Task details:
From the line containing "nuestro sitio de" to the line containing "1 heure de plus !" in the records below, set down every line exactly as it stands, both ends included, and skip the pictures.
** Opening Excerpted records block **
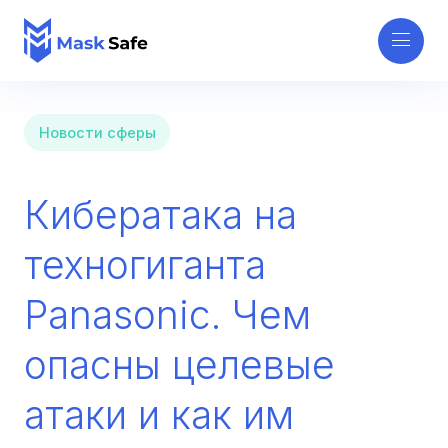
Новости сферы
Кибератака на
техногиганта
Panasonic. Чем
опасны целевые
атаки и как им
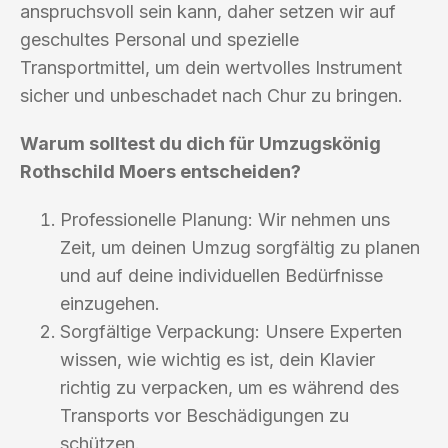
anspruchsvoll sein kann, daher setzen wir auf
geschultes Personal und spezielle
Transportmittel, um dein wertvolles Instrument
sicher und unbeschadet nach Chur zu bringen.
Warum solltest du dich für Umzugskönig
Rothschild Moers entscheiden?
Professionelle Planung: Wir nehmen uns
Zeit, um deinen Umzug sorgfältig zu planen
und auf deine individuellen Bedürfnisse
einzugehen.
Sorgfältige Verpackung: Unsere Experten
wissen, wie wichtig es ist, dein Klavier
richtig zu verpacken, um es während des
Transports vor Beschädigungen zu
schützen.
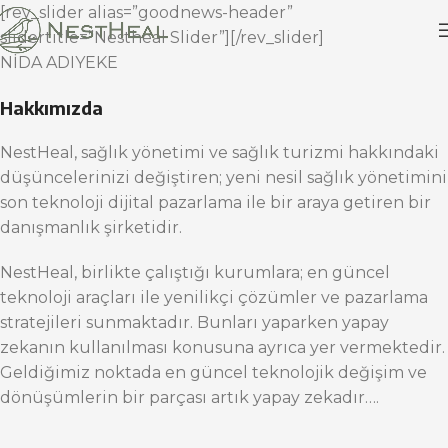
[rev_slider alias=”goodnews-header”
slidertitle=”Nestheal Slider”][/rev_slider]
NİDA ADIYEKE
Hakkımızda
NestHeal, sağlık yönetimi ve sağlık turizmi hakkındaki
düşüncelerinizi değiştiren; yeni nesil sağlık yönetimini
son teknoloji dijital pazarlama ile bir araya getiren bir
danışmanlık şirketidir.
NestHeal, birlikte çalıştığı kurumlara; en güncel
teknoloji araçları ile yenilikçi çözümler ve pazarlama
stratejileri sunmaktadır. Bunları yaparken yapay
zekanın kullanılması konusuna ayrıca yer vermektedir.
Geldiğimiz noktada en güncel teknolojik değişim ve
dönüşümlerin bir parçası artık yapay zekadır….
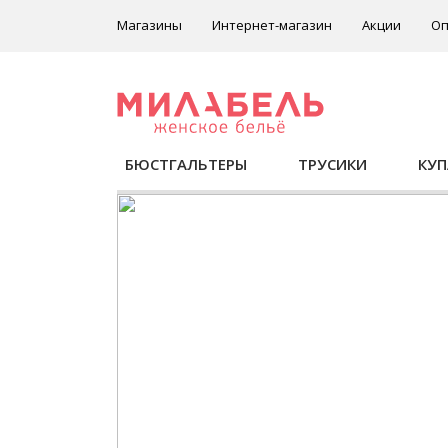
Магазины
Интернет-магазин
Акции
Оп
БЮСТГАЛЬТЕРЫ
ТРУСИКИ
КУ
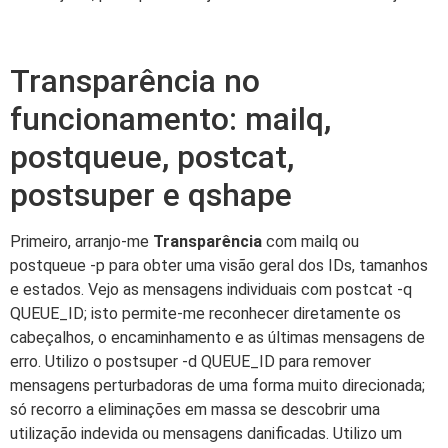
Transparência no
funcionamento: mailq,
postqueue, postcat,
postsuper e qshape
Primeiro, arranjo-me
Transparência
com mailq ou
postqueue -p para obter uma visão geral dos IDs, tamanhos
e estados. Vejo as mensagens individuais com postcat -q
QUEUE_ID; isto permite-me reconhecer diretamente os
cabeçalhos, o encaminhamento e as últimas mensagens de
erro. Utilizo o postsuper -d QUEUE_ID para remover
mensagens perturbadoras de uma forma muito direcionada;
só recorro a eliminações em massa se descobrir uma
utilização indevida ou mensagens danificadas. Utilizo um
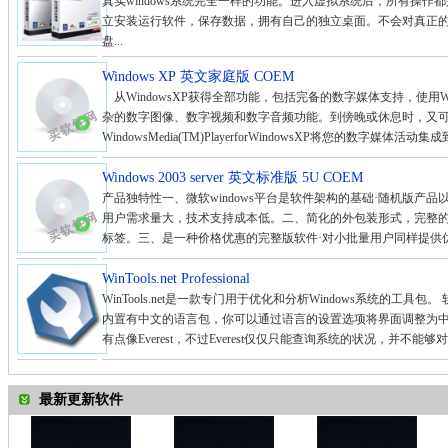
真实windows系统完全一样的功能。进入虚拟系统后，所有操
立安装运行软件，保存数据，拥有自己的独立桌面。不会对真正的系统
盘...
Windows XP 英文家庭版 COEM
从WindowsXP获得全部功能，包括完备的数字媒体支持，使用Window
杂的数字图像、数字视频和数字音频功能。到傍晚或休息时，又
WindowsMedia(TM)PlayerforWindowsXP将您的数字媒体活动集成到
Windows 2003 server 英文标准版 5U COEM
产品独特性一、微软windows平台是软件架构的基础·随机版产品以
用户需求量大，技术支持成本低。二、简化的外包装形式，完整的
标签。三、是一种价格优惠的完整版软件·对小批量用户同样提供优惠
WinTools.net Professional
WinTools.net是一款专门用于优化和分析Windows系统的
内置有中文的语言包，你可以通过语言的设置选项将界面调整为中文显示
有点像Everest，不过Everest仅仅只能查询系统的状况，并不能够对
最新更新软件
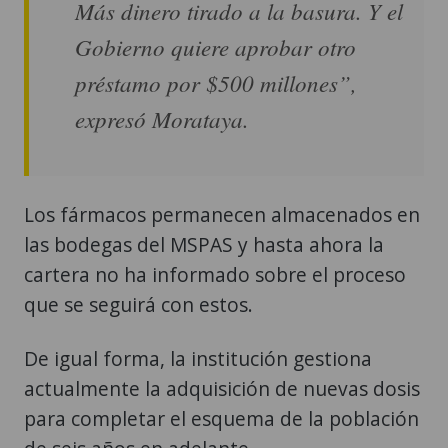
Más dinero tirado a la basura. Y el
Gobierno quiere aprobar otro
préstamo por $500 millones”,
expresó Morataya.
Los fármacos permanecen almacenados en
las bodegas del MSPAS y hasta ahora la
cartera no ha informado sobre el proceso
que se seguirá con estos.
De igual forma, la institución gestiona
actualmente la adquisición de nuevas dosis
para completar el esquema de la población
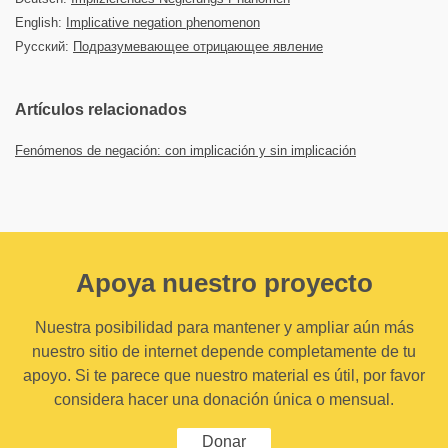
English:
Implicative negation phenomenon
Русский:
Подразумевающее отрицающее явление
Artículos relacionados
Fenómenos de negación: con implicación y sin implicación
Apoya nuestro proyecto
Nuestra posibilidad para mantener y ampliar aún más
nuestro sitio de internet depende completamente de tu
apoyo. Si te parece que nuestro material es útil, por favor
considera hacer una donación única o mensual.
Donar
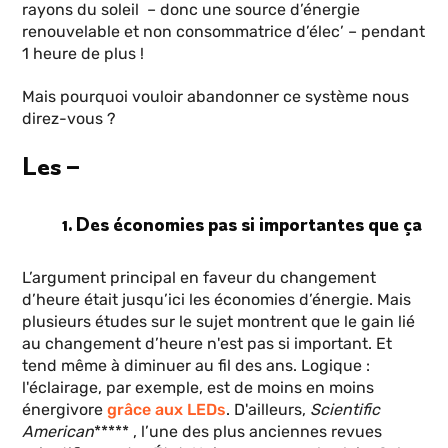
rayons du soleil – donc une source d’énergie
renouvelable et non consommatrice d’élec’ – pendant
1 heure de plus !
Mais pourquoi vouloir abandonner ce système nous
direz-vous ?
Les –
1. Des économies pas si importantes que ça
L’argument principal en faveur du changement
d’heure était jusqu’ici les économies d’énergie. Mais
plusieurs études sur le sujet montrent que le gain lié
au changement d’heure n'est pas si important. Et
tend même à diminuer au fil des ans. Logique :
l'éclairage, par exemple, est de moins en moins
énergivore
grâce aux LEDs
. D'ailleurs,
Scientific
American
***** , l’une des plus anciennes revues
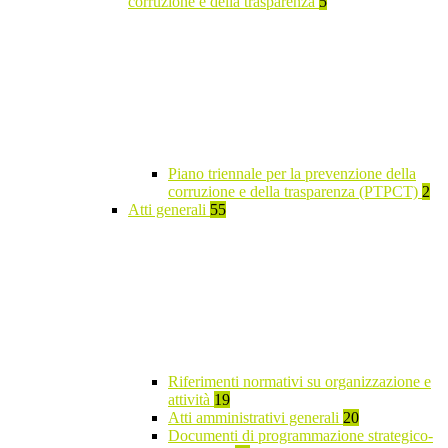
corruzione e della trasparenza
5
Piano triennale per la prevenzione della
corruzione e della trasparenza (PTPCT)
2
Atti generali
55
Riferimenti normativi su organizzazione e
attività
19
Atti amministrativi generali
20
Documenti di programmazione strategico-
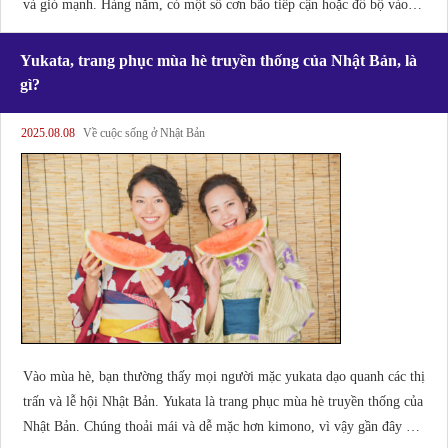
và gió mạnh. Hàng năm, có một số cơn bão tiếp cận hoặc đổ bộ vào N
hật Bản. [Bão? Bão? Lốc xoáy?] Từ "typhoon" là một thuật ngữ thườn
g được sử dụng ở Nhật Bản và châu Á.
Yukata, trang phục mùa hè truyền thống của Nhật Bản, là
gì?
2025.08.08
Về cuộc sống ở Nhật Bản
Vào mùa hè, bạn thường thấy mọi người mặc yukata dạo quanh các thị
trấn và lễ hội Nhật Bản. Yukata là trang phục mùa hè truyền thống của
Nhật Bản. Chúng thoải mái và dễ mặc hơn kimono, vì vậy gần đây đã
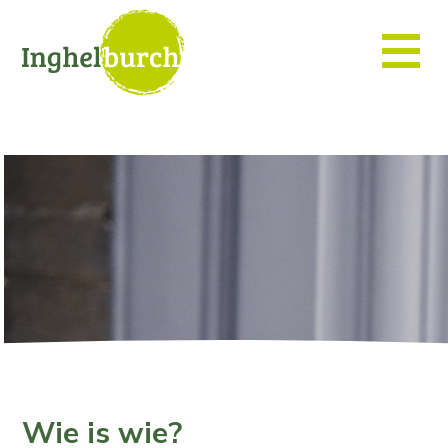
Wie is wie?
** Closing Excerpted records block **
Result:
nuestro sitio de internet depende completamente de tu
apoyo. Si te parece que nuestro material es útil, por favor
considera hacer una donación única o mensual.
Donar
rayons du soleil – donc une source d’énergie
renouvelable et non consommatrice d’élec’ – pendant
1 heure de plus !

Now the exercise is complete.